Churg–Strauss syndrome (CSS) is a systemic disease characterised by asthma, pulmonary infiltrates, hypereosinophilia, and systemic vasculitis. Eosinophilic vasculitis can involve many organs, including the lungs, heart, skin, gastrointestinal tract, and nervous system, principally the peripheral nervous system (PNS).1 We present 3 cases in which CSS was diagnosed due to PNS involvement, thus highlighting the severity of this disease and the need for early diagnosis and treatment.

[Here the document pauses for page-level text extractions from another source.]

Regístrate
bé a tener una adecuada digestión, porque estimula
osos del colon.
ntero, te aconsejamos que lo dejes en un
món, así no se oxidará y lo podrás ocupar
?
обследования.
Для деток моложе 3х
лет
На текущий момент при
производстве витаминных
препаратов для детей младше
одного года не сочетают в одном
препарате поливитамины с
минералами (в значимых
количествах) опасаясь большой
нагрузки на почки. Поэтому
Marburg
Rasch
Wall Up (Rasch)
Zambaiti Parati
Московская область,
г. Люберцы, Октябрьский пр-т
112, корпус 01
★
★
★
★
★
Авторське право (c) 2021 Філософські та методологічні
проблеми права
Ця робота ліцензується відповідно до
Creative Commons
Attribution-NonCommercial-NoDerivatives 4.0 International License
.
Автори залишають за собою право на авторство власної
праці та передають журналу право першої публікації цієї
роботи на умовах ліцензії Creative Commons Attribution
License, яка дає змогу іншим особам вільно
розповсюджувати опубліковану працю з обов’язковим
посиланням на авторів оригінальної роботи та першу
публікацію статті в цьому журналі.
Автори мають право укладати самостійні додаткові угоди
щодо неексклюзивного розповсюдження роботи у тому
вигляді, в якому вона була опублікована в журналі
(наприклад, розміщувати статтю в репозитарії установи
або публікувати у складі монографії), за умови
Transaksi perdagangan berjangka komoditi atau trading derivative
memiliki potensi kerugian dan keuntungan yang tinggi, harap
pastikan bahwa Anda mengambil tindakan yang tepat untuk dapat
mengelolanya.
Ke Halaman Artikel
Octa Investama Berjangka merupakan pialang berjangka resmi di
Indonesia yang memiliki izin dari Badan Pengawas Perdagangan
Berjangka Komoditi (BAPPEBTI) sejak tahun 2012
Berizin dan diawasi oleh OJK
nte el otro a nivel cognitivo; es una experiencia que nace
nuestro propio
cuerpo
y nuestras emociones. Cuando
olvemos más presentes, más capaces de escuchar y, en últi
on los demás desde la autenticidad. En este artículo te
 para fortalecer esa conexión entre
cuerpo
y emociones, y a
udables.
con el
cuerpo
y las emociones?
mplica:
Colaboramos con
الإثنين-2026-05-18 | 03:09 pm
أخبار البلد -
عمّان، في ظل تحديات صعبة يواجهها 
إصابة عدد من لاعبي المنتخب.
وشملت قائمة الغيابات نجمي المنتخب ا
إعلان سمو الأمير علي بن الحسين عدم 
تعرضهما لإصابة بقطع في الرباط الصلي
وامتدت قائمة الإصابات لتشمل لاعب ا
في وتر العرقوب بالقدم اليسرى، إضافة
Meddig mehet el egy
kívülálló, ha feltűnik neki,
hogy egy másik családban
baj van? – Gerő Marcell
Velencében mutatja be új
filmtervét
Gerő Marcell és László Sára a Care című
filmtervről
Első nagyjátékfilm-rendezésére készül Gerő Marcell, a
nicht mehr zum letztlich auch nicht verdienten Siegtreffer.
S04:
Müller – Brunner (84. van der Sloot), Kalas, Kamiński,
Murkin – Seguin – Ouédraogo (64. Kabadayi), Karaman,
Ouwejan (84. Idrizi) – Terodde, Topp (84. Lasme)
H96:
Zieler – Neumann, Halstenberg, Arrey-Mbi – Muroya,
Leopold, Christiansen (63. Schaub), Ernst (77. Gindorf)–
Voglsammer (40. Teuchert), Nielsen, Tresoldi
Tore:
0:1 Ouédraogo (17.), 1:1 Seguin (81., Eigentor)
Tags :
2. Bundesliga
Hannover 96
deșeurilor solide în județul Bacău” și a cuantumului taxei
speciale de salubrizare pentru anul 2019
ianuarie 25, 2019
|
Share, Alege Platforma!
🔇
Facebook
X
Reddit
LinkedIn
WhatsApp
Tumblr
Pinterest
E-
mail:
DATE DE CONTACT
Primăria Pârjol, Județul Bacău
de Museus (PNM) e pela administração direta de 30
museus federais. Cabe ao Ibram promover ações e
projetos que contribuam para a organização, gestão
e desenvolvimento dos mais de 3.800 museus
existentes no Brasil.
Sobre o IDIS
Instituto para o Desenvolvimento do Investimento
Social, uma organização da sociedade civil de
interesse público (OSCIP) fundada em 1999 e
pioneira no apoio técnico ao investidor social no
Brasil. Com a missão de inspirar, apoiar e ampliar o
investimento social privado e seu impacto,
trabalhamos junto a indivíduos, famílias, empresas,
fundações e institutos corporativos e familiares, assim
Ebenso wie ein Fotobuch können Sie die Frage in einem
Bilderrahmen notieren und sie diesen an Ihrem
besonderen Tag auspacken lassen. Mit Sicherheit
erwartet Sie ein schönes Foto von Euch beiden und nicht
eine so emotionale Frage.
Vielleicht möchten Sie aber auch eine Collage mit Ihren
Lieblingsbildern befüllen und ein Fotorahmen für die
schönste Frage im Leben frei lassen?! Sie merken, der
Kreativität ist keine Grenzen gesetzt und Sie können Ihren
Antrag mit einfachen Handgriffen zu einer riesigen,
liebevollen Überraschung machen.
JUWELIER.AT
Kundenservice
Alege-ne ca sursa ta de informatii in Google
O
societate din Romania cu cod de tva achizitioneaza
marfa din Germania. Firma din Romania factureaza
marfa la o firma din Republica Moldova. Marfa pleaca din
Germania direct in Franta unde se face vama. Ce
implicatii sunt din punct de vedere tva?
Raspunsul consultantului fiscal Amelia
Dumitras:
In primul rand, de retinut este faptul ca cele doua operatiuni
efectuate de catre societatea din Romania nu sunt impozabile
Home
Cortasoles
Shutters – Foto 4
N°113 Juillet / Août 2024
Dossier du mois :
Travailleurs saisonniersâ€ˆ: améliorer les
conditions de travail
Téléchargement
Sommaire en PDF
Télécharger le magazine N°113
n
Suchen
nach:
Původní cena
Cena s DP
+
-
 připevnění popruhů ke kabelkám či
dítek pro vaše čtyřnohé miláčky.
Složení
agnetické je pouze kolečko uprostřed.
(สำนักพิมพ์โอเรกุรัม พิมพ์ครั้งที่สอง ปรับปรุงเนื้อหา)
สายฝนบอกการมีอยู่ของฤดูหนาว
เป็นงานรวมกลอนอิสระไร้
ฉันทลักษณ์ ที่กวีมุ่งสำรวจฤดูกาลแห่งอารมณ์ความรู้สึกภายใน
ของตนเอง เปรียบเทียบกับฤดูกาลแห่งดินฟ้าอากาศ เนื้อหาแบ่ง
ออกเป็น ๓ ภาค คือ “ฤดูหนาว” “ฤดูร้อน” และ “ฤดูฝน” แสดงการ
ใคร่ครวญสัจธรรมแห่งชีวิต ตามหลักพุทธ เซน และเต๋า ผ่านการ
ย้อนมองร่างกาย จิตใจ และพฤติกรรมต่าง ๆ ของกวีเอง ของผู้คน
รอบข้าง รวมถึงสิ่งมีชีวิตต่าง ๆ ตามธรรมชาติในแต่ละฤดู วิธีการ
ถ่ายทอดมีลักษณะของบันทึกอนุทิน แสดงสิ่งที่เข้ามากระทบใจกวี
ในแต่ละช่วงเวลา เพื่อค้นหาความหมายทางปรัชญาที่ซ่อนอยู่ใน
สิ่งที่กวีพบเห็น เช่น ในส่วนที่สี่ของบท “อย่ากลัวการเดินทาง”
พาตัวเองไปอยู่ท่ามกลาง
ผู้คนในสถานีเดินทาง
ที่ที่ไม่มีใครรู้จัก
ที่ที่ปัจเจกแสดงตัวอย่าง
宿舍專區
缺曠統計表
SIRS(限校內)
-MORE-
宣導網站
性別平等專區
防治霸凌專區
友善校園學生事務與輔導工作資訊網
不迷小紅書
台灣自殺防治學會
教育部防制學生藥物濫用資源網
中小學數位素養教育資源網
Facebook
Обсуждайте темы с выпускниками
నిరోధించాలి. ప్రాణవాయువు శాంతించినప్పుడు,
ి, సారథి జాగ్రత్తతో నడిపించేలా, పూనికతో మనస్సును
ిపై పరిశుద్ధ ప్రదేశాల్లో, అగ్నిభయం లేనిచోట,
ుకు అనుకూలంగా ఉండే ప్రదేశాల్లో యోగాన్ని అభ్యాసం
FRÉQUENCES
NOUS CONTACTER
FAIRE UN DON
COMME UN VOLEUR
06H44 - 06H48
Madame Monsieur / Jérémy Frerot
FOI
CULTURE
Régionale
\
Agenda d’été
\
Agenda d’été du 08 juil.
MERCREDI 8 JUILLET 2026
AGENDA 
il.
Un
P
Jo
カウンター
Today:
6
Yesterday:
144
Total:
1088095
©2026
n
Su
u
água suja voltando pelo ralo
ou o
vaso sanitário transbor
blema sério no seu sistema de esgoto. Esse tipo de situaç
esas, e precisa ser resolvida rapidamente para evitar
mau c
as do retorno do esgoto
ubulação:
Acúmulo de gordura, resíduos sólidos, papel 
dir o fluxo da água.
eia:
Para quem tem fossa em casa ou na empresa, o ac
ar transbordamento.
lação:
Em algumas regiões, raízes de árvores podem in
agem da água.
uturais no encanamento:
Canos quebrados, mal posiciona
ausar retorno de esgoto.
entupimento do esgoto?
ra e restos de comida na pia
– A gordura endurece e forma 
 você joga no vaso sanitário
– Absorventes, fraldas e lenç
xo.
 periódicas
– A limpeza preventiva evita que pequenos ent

Patient 1 was a 72-year-old man with personal history of nasal polyps. He had symptoms of motor and sensory peripheral polyneuropathy, a 5-month history of toxic syndrome, and ataxic gait for which he needed bilateral support. CSS was diagnosed based on findings of eosinophilia, p-ANCA positivity, diffuse pulmonary infiltrates, and EMG showing mixed axonal polyneuropathy in a moderate to severe stage. Infectious and/or neoplastic processes had previously been ruled out. He was started on remission induction treatment with prednisone dosed at 1mg/kg/day and intravenous bolus cyclophosphamide as well as symptomatic treatment. After a few days, eosinophilia disappeared and respiratory symptoms improved progressively. Neurological symptoms only showed discrete improvement.

Patient 2 was a 45-year-old man with personal history of arterial hypertension and asthma. He showed symptoms of axonal sensorimotor polyneuropathy which had been developing over 3 months, eosinophilia, pansinusitis, pulmonary infiltrates, p-ANCA positive test results, and skin lesions. Sural nerve biopsy showed signs compatible with vasculitis. After being diagnosed with CSS, he started treatment with prednisone; when neurological involvement progressed, intravenous bolus of cyclophosphamide was added. Once respiratory symptoms had resolved and neurological symptoms had also resolved partially, the patient started maintenance treatment with azathioprine. During treatment, he suffered 2 vertebral fractures due to secondary osteoporosis and showed reactivation of hepatitis B and iatrogenic Cushing syndrome. He is currently treated with azathioprine; dysaesthesia and ataxic gait persist.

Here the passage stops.